Congratulations to Environmental Scientist Jon Abell and Statistician Paul van Dam-Bates on a recent publication in the journal Environmental Science and Technology titled “Quantifying the Extent of Anthropogenic Eutrophication of Lakes at a National Scale in New Zealand.” The study was based on a project completed by Ecofish in 2018 that quantified the extent of water quality degradation across lake types at a national scale, thereby informing lake ecosystem restoration targets and objectives. Furthermore, the study developed a modelling framework that can be applied to lakes elsewhere.
Prior to joining Ecofish in 2014, Jon completed his Ph.D. and postdoctoral research in limnology at the University of Waikato in New Zealand. At Ecofish, Jon’s work focuses on the design and implementation of aquatic monitoring and assessment projects. This includes working with First Nations, government agencies, watershed groups, and project proponents to support evidence-based decision-making in relation to issues such as freshwater habitat restoration, detecting environmental changes, and managing the effects of water management operations.

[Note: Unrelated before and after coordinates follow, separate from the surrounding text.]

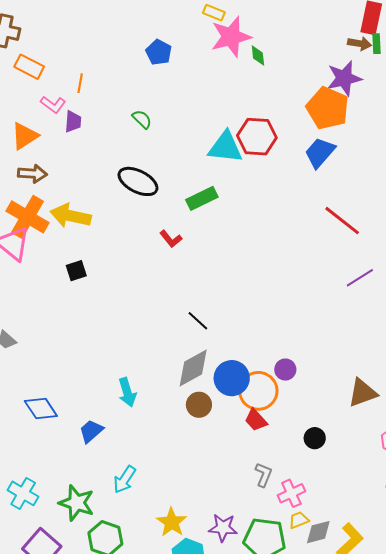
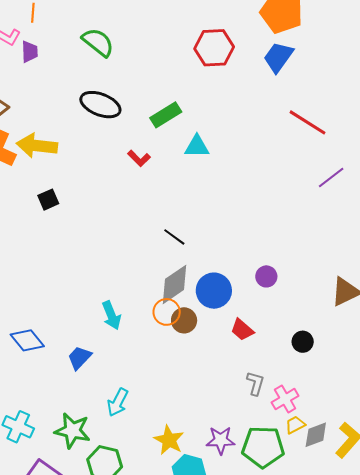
green semicircle: (142, 119) -> (98, 42), size x1.6
cyan triangle: (225, 147) -> (197, 146), moved, size x0.7
orange circle: (258, 391) -> (167, 312), moved, size x0.7

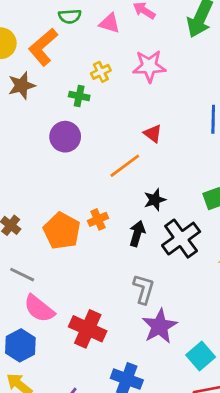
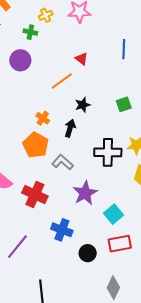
orange cross: (98, 219) -> (43, 118), turned -32
orange pentagon: (62, 231) -> (36, 145), moved
black cross: (181, 239) -> (108, 152), moved, turned 36
gray L-shape: (144, 289) -> (63, 162), moved, turned -65

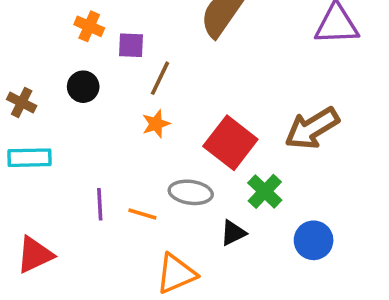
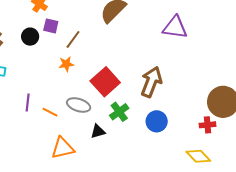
purple square: (131, 45) -> (51, 26), moved
brown arrow: (312, 128) -> (151, 82), turned 132
blue circle: (314, 240) -> (157, 121), moved

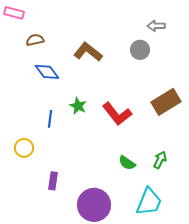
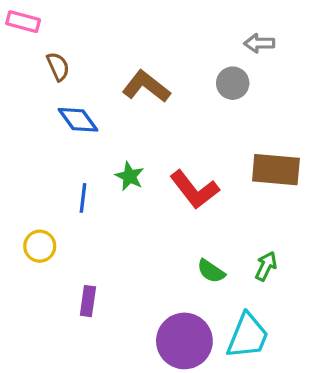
brown semicircle: (35, 40) -> (58, 67), turned 78
brown rectangle: (166, 102) -> (276, 170), turned 36
purple circle: (94, 205) -> (184, 341), moved

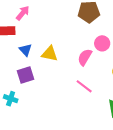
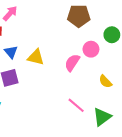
pink line: (84, 86) -> (76, 105), moved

After completing his M.Sc. in Statistics at the University of Victoria (UVIC), Paul accepted a job with the Department of Conservation in New Zealand. There he advised on monitoring programmes, taught statistical workshops and gave statistical analysis advice. After returning to Canada, Paul joined Ecofish as an applied statistician who focusses on ecological problems related to monitoring programme design and the analysis of large and complex spatial datasets. Recently, Paul started a remote Ph.D. at the Centre for Research into Ecological & Environmental Modelling at the University of St Andrews while continuing to support analytical work at Ecofish.
Congratulations again to Ecofishers Jon and Paul, as well as to co-authors Deniz Özkundakci, David Hamilton, and Richard McDowell!